Inference attacks: How much information can machine learning models leak?

Academics warn that user privacy may fall at the hands of little-known attack vector

The widespread adoption of machine learning models in different applications has given rise to a new range of privacy and security concerns including little-known inference attacks, warns a new paper

The widespread adoption of machine learning models in different applications has given rise to a new range of privacy and security concerns.

Among them are ‘inference attacks’, whereby attackers cause a target machine learning model to leak information about its training data.

However, these attacks are not very well understood and we need to readjust our definitions and expectations of how they can affect our privacy.

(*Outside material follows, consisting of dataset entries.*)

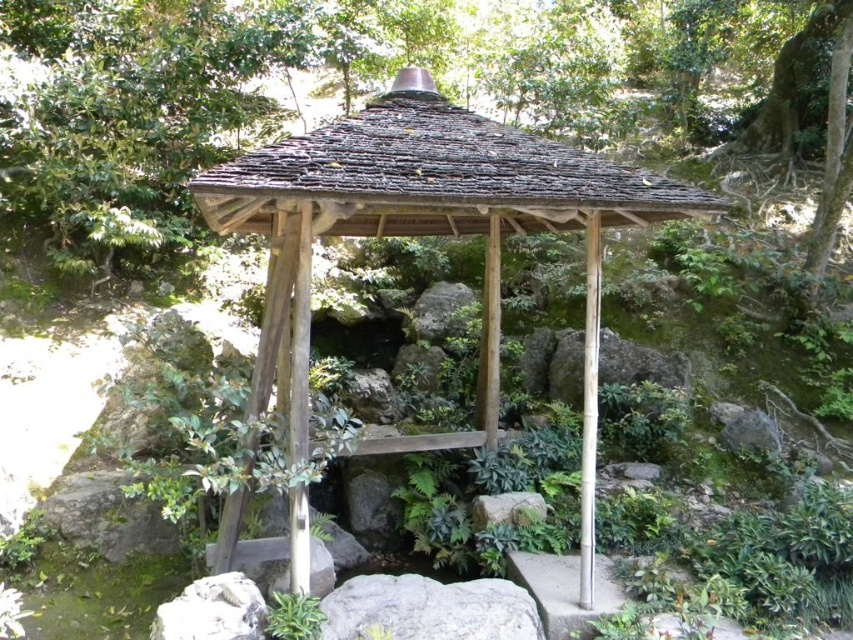 Question: Among these points, which one is nearest to the camera?

Choices:
 (A) (368, 220)
 (B) (622, 150)

Answer: (A)

Question: Observing the image, what is the correct spatial positioning of green leafy tree at center in reference to wooden gazebo at center?

Choices:
 (A) above
 (B) below

Answer: (A)

Question: Is green leafy tree at center thinner than wooden gazebo at center?

Choices:
 (A) no
 (B) yes

Answer: (A)

Question: Is green leafy tree at center to the right of wooden gazebo at center from the viewer's perspective?

Choices:
 (A) yes
 (B) no

Answer: (A)

Question: Which point appears closest to the camera in this image?

Choices:
 (A) (103, 214)
 (B) (605, 220)

Answer: (B) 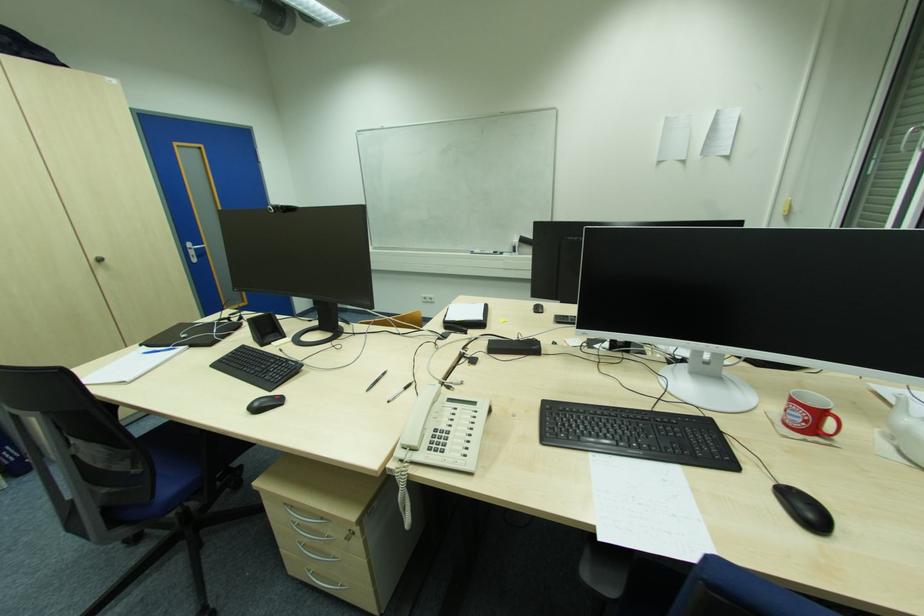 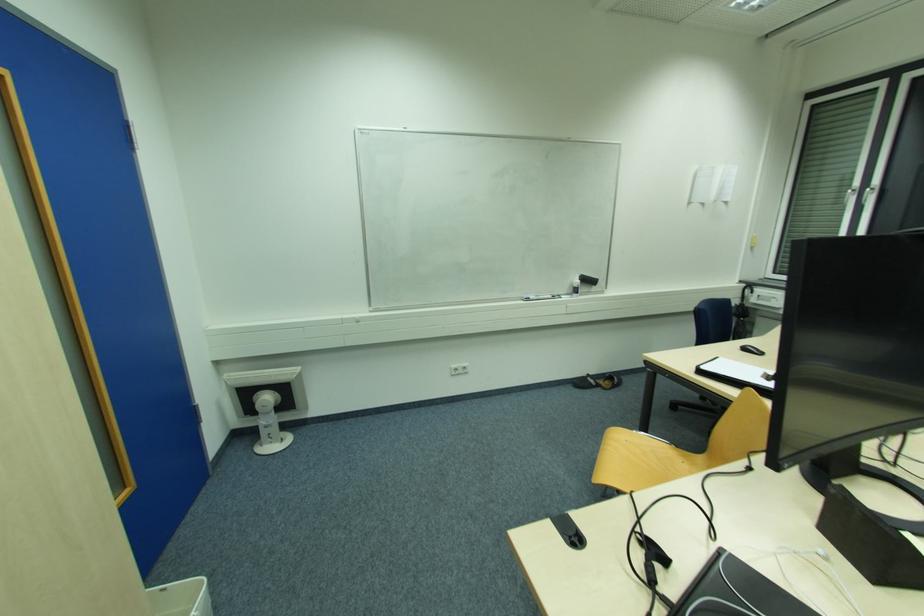 In the second image, find the point that corresponds to (x=517, y=243) in the first image.

(578, 282) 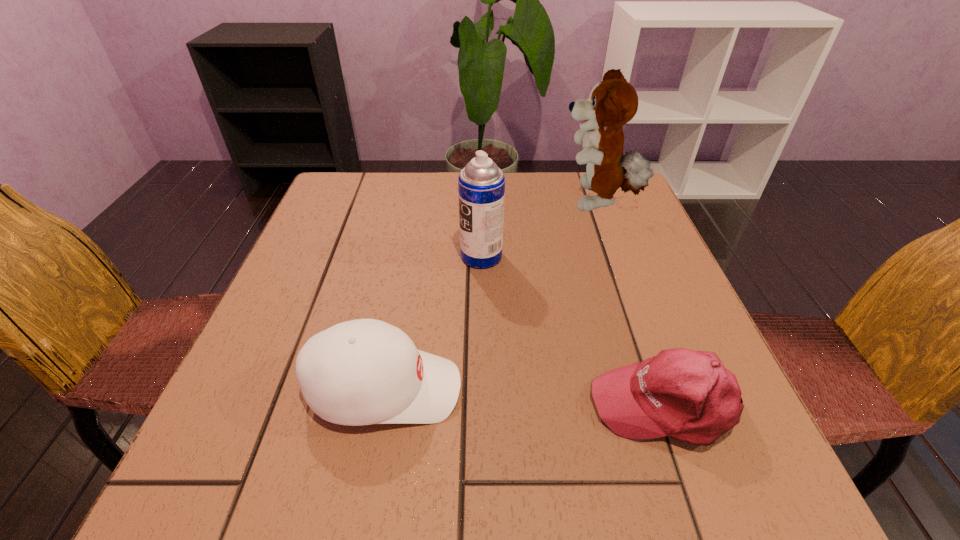 Find the location of a particular element. This screenshot has width=960, height=540. free space between the left baseball cap and the third shortest object is located at coordinates (433, 323).

Locate an element on the screen. This screenshot has width=960, height=540. free point between the third tallest object and the puppy is located at coordinates (491, 296).

You are a GUI agent. You are given a task and a screenshot of the screen. Output one action in this format:
    pyautogui.click(x=<x>, y=<y>)
    Task: Click on the free area in between the puppy and the taller baseball cap
    
    Given the screenshot: What is the action you would take?
    pyautogui.click(x=491, y=296)

I want to click on free area in between the third nearest object and the right baseball cap, so click(x=573, y=330).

This is according to researchers from several academic institutions in Australia and India who made the warning in a new paper (PDF) accepted at the IEEE European Symposium on Security and Privacy, which will be held in September.

The paper was jointly authored by researchers at the University of New South Wales; Birla Institute of Technology and Science, Pilani; Macquarie University; and the Cyber & Electronic Warfare Division, Defence Science and Technology Group, Australia.

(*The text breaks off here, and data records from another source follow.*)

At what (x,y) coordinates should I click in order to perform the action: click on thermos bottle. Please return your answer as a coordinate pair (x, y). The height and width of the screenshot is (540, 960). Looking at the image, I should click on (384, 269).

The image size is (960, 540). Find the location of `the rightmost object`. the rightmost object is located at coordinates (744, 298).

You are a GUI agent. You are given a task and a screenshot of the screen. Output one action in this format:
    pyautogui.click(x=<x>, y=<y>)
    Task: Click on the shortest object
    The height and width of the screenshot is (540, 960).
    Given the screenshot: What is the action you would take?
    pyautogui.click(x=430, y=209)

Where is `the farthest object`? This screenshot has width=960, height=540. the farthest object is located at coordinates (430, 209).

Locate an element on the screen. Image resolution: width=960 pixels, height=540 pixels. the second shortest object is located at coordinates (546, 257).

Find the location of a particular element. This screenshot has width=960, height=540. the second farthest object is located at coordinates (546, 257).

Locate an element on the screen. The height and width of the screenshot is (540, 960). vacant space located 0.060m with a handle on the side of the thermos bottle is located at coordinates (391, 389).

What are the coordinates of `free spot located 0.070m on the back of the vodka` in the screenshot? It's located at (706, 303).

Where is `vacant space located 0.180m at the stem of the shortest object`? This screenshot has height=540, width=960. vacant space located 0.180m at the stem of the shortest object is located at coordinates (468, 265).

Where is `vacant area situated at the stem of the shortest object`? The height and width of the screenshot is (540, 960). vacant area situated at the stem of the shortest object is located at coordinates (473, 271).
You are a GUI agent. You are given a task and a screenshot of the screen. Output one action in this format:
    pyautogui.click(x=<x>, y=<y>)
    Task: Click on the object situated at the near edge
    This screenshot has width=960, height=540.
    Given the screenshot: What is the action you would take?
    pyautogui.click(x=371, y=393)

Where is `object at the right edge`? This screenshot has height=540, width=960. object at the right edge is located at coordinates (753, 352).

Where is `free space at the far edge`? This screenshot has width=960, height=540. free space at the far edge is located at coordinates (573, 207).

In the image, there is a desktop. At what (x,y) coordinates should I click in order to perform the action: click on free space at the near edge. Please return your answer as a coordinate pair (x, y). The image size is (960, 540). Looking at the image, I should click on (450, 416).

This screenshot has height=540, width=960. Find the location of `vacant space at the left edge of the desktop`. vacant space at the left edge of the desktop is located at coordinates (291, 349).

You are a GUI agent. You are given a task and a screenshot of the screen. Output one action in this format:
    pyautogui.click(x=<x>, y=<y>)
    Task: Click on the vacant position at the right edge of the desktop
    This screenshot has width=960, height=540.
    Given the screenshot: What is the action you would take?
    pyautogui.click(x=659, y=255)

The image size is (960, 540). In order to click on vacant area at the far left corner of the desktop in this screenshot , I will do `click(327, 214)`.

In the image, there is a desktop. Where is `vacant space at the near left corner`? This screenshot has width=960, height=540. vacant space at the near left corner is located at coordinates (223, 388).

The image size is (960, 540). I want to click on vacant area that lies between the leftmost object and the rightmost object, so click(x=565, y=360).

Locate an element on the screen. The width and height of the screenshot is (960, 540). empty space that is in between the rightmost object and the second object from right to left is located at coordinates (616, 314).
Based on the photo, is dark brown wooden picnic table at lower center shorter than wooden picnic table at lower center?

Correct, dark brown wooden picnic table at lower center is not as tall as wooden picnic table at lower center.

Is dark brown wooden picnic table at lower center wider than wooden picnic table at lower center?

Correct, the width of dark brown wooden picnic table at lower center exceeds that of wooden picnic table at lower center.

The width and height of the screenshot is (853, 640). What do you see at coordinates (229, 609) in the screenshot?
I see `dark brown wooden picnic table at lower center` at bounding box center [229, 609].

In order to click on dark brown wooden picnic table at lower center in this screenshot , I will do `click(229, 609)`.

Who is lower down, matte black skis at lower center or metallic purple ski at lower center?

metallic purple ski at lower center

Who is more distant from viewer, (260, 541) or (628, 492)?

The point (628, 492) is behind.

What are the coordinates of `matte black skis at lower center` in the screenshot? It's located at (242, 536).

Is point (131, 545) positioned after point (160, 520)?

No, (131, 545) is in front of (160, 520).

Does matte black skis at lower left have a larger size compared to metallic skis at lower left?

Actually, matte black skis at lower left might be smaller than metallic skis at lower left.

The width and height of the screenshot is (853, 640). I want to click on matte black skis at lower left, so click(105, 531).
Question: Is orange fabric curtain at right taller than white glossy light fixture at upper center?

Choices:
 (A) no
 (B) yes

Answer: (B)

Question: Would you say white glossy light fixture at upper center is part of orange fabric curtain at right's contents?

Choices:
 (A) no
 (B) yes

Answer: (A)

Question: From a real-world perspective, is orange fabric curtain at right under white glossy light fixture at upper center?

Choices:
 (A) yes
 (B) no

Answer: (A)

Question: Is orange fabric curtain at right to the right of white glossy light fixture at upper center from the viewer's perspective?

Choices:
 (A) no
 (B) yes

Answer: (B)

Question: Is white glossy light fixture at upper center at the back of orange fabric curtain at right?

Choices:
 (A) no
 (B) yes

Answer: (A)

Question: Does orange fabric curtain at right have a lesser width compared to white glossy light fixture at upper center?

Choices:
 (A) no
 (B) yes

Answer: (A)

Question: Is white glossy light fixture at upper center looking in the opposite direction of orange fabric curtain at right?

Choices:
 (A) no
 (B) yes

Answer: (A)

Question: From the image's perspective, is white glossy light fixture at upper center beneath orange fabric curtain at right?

Membership and attribute inference attacks

Machine learning models are trained on thousands of data records. In many cases, these datasets might contain sensitive information such as names, birth dates, addresses, passwords, credit card numbers, health data, and other personal details.

Inference attacks aim to reveal this secret information by probing a machine learning model with different input data and weighing the output.

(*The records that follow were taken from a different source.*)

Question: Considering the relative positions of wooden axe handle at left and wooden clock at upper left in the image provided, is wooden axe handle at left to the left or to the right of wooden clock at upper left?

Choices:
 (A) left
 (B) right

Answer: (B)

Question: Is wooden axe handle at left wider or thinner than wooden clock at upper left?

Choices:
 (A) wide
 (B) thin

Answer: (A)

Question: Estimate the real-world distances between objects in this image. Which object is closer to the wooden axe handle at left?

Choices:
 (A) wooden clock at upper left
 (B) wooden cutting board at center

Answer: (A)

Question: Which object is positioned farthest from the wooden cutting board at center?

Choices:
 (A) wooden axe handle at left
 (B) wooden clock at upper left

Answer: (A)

There are different types of inference attacks. Membership inference (MI) is a type of attack in which the adversary tries to rebuild the records used to train the model.

In membership inference, the attacker runs one or more records through a machine learning model and determines whether it belonged to the training dataset based on the model’s output.

In general, machine learning models output stronger confidence scores when they are fed with their training examples, as opposed to new and unseen examples.

Another type of inference attack is attribute inference (AI), in which an attacker has partial knowledge of a training record and tries to guess the missing attributes by tweaking them until the model reaches its peak performance.

Strong membership inference

Previous research in the field shows that membership and attribute inference can be combined to rebuild a target machine learning model’s training dataset.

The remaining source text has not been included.